In an effort to bring the conversation back on topic, Goldberg joked that it was her “last egg” falling.
The Post reached out to “The View” for additional comment.
This is not the first time odd noises have disrupted the daytime talk show.
Nearly one year ago, during a serious discussion about classified documents found at former Vice President Mike Pence’s Indiana home, a drink spilled and began dripping over the side of the table.
Goldberg pointed out the beverage to co-host Sara Haines, 46, who attempted to move her chair, resulting in her mike picking up what sounded to be a fart.
In March, Goldberg caused the entire show to erupt into a fit of giggles after the EGOT winner accidentally passed some gas while chatting on the show.
“That was gas,” Goldberg admitted.
A month later, Sunny Hostin was asked by “Watch What Happens Live” host Andy Cohen, “Who actually passes gas the most on set?”

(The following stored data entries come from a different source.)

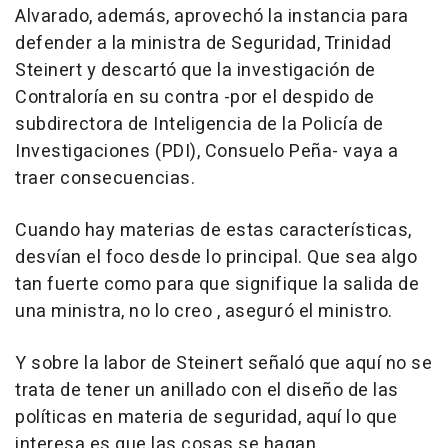
Alvarado, además, aprovechó la instancia para
defender a la ministra de Seguridad, Trinidad
Steinert y descartó que la investigación de
Contraloría en su contra -por el despido de
subdirectora de Inteligencia de la Policía de
Investigaciones (PDI), Consuelo Peña- vaya a
traer consecuencias.
Cuando hay materias de estas características,
desvían el foco desde lo principal. Que sea algo
tan fuerte como para que signifique la salida de
una ministra, no lo creo , aseguró el ministro.
Y sobre la labor de Steinert señaló que aquí no se
trata de tener un anillado con el diseño de las
políticas en materia de seguridad, aquí lo que
interesa es que las cosas se hagan .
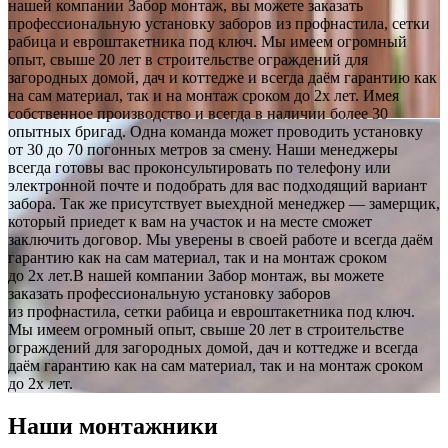
нашей компании Забор монтаж, вы можете заказать
профессиональную установку заборов из профнастила, сетки
рабица и евроштакетника под ключ. Мы имеем огромный
опыт, свыше 20 лет в строительстве ограждений для
загородных домой, дач и коттедже и всегда даём гарантию как
на сам материал, так и на монтаж сроком до 2х лет. Имея
собственное производство и всегда в наличии более 30
опытных бригад. Одна команда может проводить установку
от 30 до 70 погонных метров за смену. Наши менеджеры
всегда готовы вас проконсультировать по телефону или
электронной почте и подобрать для вас подходящий вариант
забора. Так же присутствует выехдной менеджер — замерщик,
который приедет к вам на участок и на месте сможет
заключить договор. Мы уверены в своей работе и всегда даём
гарантию как на сам материал, так и на монтаж сроком
до 2х лет.В нашей компании Забор монтаж, вы можете
заказать профессиональную установку заборов
из профнастила, сетки рабица и евроштакетника под ключ.
Мы имеем огромный опыт, свыше 20 лет в строительстве
ограждений для загородных домой, дач и коттедже и всегда
даём гарантию как на сам материал, так и на монтаж сроком
до 2х лет.
Наши монтажники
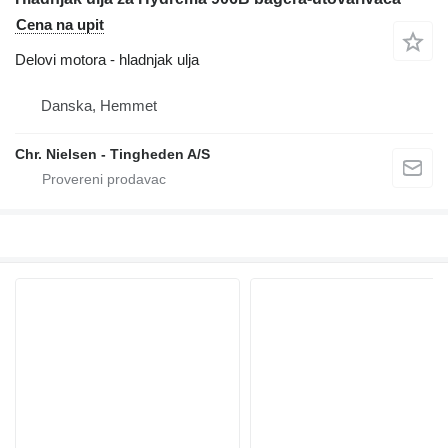
Cena na upit
Delovi motora - hladnjak ulja
Danska, Hemmet
Chr. Nielsen - Tingheden A/S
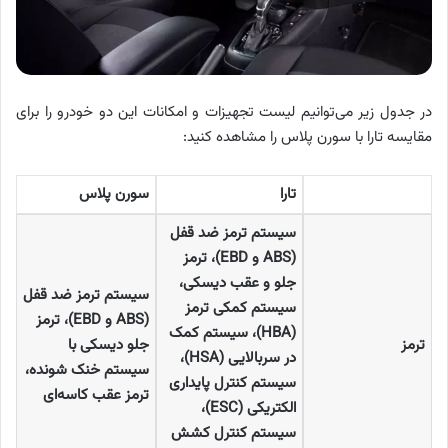
در جدول زیر می‌توانیم لیست تجهیزات و امکانات این دو خودرو را برای
مقایسه تارا با سورن پلاس را مشاهده کنید:
تارا
سورن پلاس
سیستم ترمز ضد قفل
(ABS
و
EBD)
، ترمز
جلو و عقب دیسکی،
سیستم ترمز ضد قفل
سیستم کمکی ترمز
(ABS
و
EBD)
، ترمز
(HBA)
، سیستم کمک
ترمز
جلو دیسکی با
در سربالایی
(HSA)
،
سیستم خنک شونده،
سیستم کنترل پایداری
ترمز عقب کاسه‌ای
الکتریکی
(ESC)
،
سیستم کنترل کشش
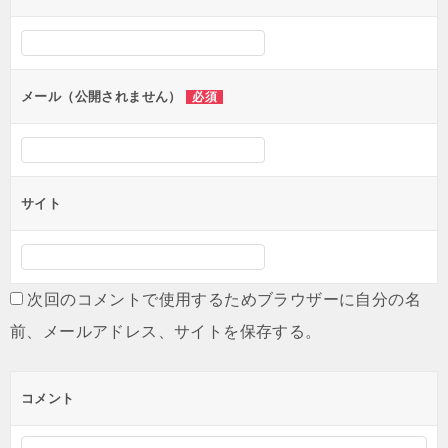
シ
ョ
ン
メール（公開されません）
必須
サイト
次回のコメントで使用するためブラウザーに自分の名
前、メールアドレス、サイトを保存する。
コメント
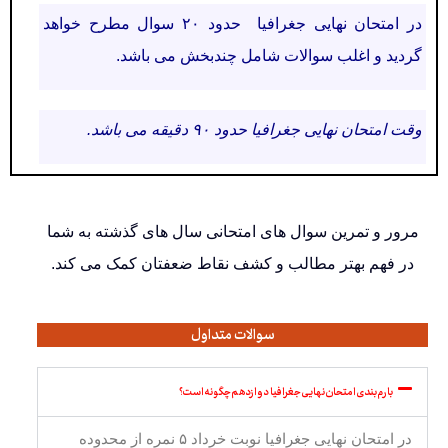
در امتحان نهایی جغرافیا حدود ۲۰ سوال مطرح خواهد
گردید و اغلب سوالات شامل چندبخش می باشد.
وقت امتحان نهایی جغرافیا حدود ۹۰ دقیقه می باشد.
مرور و تمرین سوال های امتحانی سال های گذشته به شما
در فهم بهتر مطالب و کشف نقاط ضعفتان کمک می کند.
سوالات متداول
بارم بندی امتحان نهایی جغرافیا دوازدهم چگونه است؟
در امتحان نهایی جغرافیا نوبت خرداد ۵ نمره از محدوده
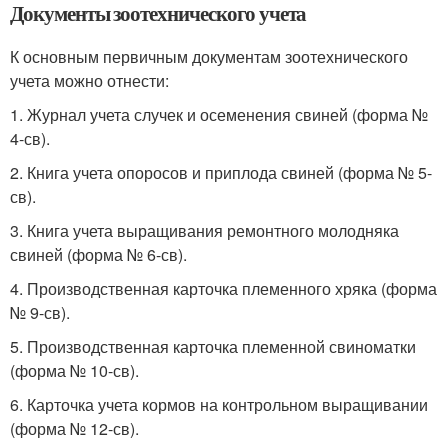
Документы зоотехнического учета
К основным первичным документам зоотехнического
учета можно отнести:
1. Журнал учета случек и осеменения свиней (форма №
4-св).
2. Книга учета опоросов и приплода свиней (форма № 5-
св).
3. Книга учета выращивания ремонтного молодняка
свиней (форма № 6-св).
4. Производственная карточка племенного хряка (форма
№ 9-св).
5. Производственная карточка племенной свиноматки
(форма № 10-св).
6. Карточка учета кормов на контрольном выращивании
(форма № 12-св).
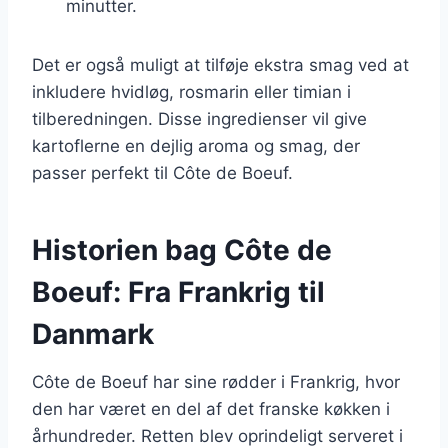
minutter.
Det er også muligt at tilføje ekstra smag ved at
inkludere hvidløg, rosmarin eller timian i
tilberedningen. Disse ingredienser vil give
kartoflerne en dejlig aroma og smag, der
passer perfekt til Côte de Boeuf.
Historien bag Côte de
Boeuf: Fra Frankrig til
Danmark
Côte de Boeuf har sine rødder i Frankrig, hvor
den har været en del af det franske køkken i
århundreder. Retten blev oprindeligt serveret i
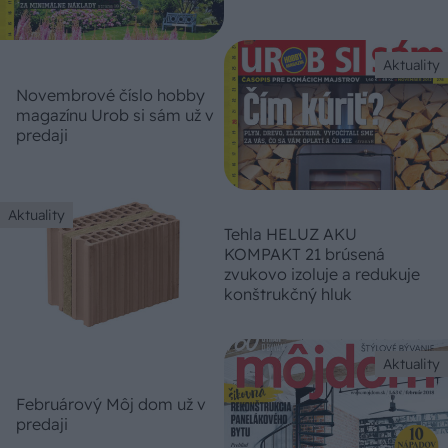
Aktuality
Novembrové číslo hobby
magazínu Urob si sám už v
predaji
Aktuality
Tehla HELUZ AKU
KOMPAKT 21 brúsená
zvukovo izoluje a redukuje
konštrukčný hluk
Aktuality
Februárový Môj dom už v
predaji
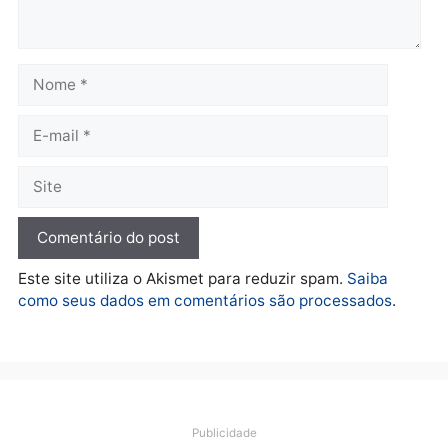
quarta-feira, 05/08/2026 às 12:52
quarta-feira, 05/08/2026 às 12:
Polícia
O dinheiro do crime: PF
apreende R$ 2 milhões em
Porto Velho e expõe
esquema milionário de
lavagem
quarta-feira, 05/08/2026 às 12:46
Deixe um comentário
Comentário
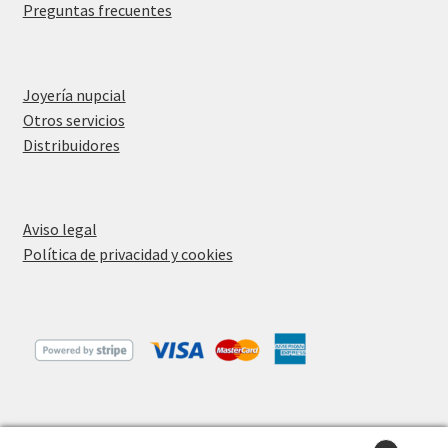
Preguntas frecuentes
Joyería nupcial
Otros servicios
Distribuidores
Aviso legal
Política de privacidad y cookies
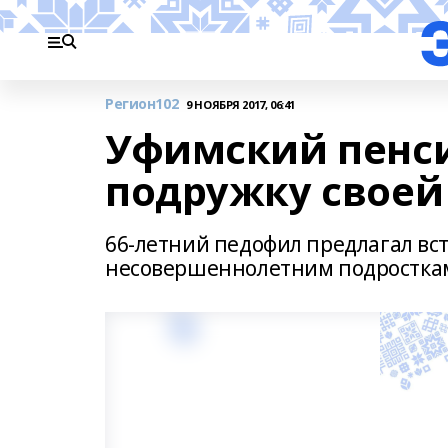
Регион102
9 НОЯБРЯ 2017, 06:41
Уфимский пенс
подружку своей
66-летний педофил предлагал вс
несовершеннолетним подростка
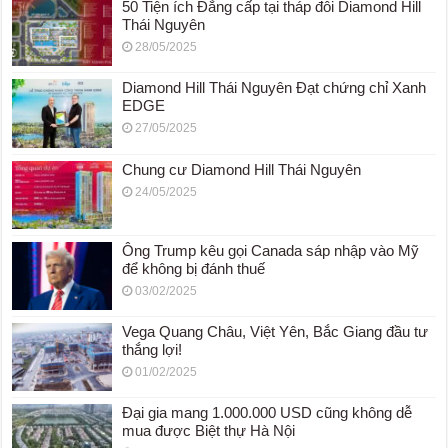
50 Tiện ích Đẳng cấp tại tháp đôi Diamond Hill
Thái Nguyên
28/05/2025
Diamond Hill Thái Nguyên Đạt chứng chỉ Xanh
EDGE
27/05/2025
Chung cư Diamond Hill Thái Nguyên
24/05/2025
Ông Trump kêu gọi Canada sáp nhập vào Mỹ
để không bị đánh thuế
03/02/2025
Vega Quang Châu, Việt Yên, Bắc Giang đầu tư
thắng lợi!
01/02/2025
Đại gia mang 1.000.000 USD cũng không dễ
mua được Biệt thự Hà Nội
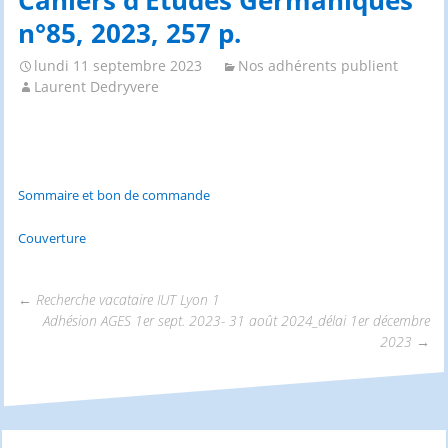
Cahiers d’Études Germaniques
n°85, 2023, 257 p.
lundi 11 septembre 2023
Nos adhérents publient
Laurent Dedryvere
Sommaire et bon de commande
Couverture
←
Recherche vacataire IUT Lyon 1
Adhésion AGES 1er sept. 2023- 31 août 2024_délai 1er décembre
Navigation
2023
→
des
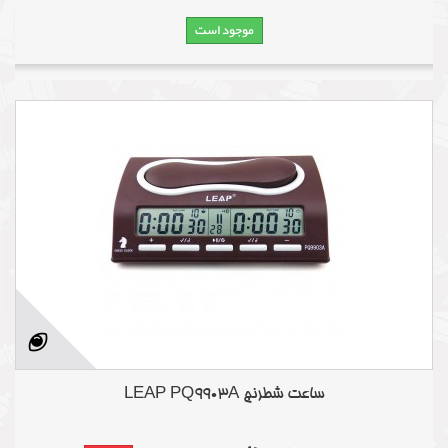
موجود است
ساعت شطرنج LEAP PQ9903A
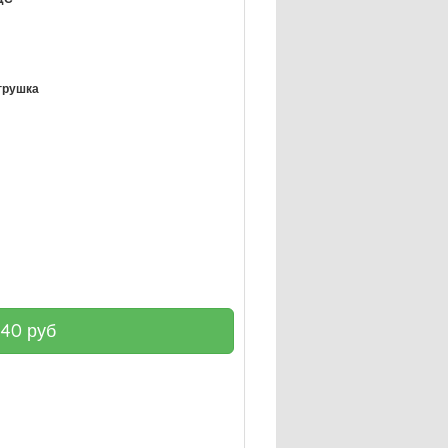
грушка
140
руб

“Whoopi,” Hostin, 55, responded quickly.
The rapid response reportedly did not sit well with Goldberg.
“It just turned into this big thing, and so Whoopi said, ‘Why did you tell everybody I fart all the time?’ and I was like, ‘Because you joke about farting all the time, and I’m across from the table,’” Hostin said on an episode of SiriusXM’s “Andy Cohen Live.”
“I can’t smell it! Whoever smelt it dealt it, so I just had no idea,” she added. “Thanks a lot, [Andy.] But I mean, Whoopi and I are very close, so she was OK.”
Cohen, 55, later apologized to Hostin for causing a rift.
Since the flatulent fallacy, “The View” producers added coasters underneath the hosts’ mugs so they are no longer blamed for any weird noises.
“The View” airs weekdays at 11 a.m. Eastern on ABC.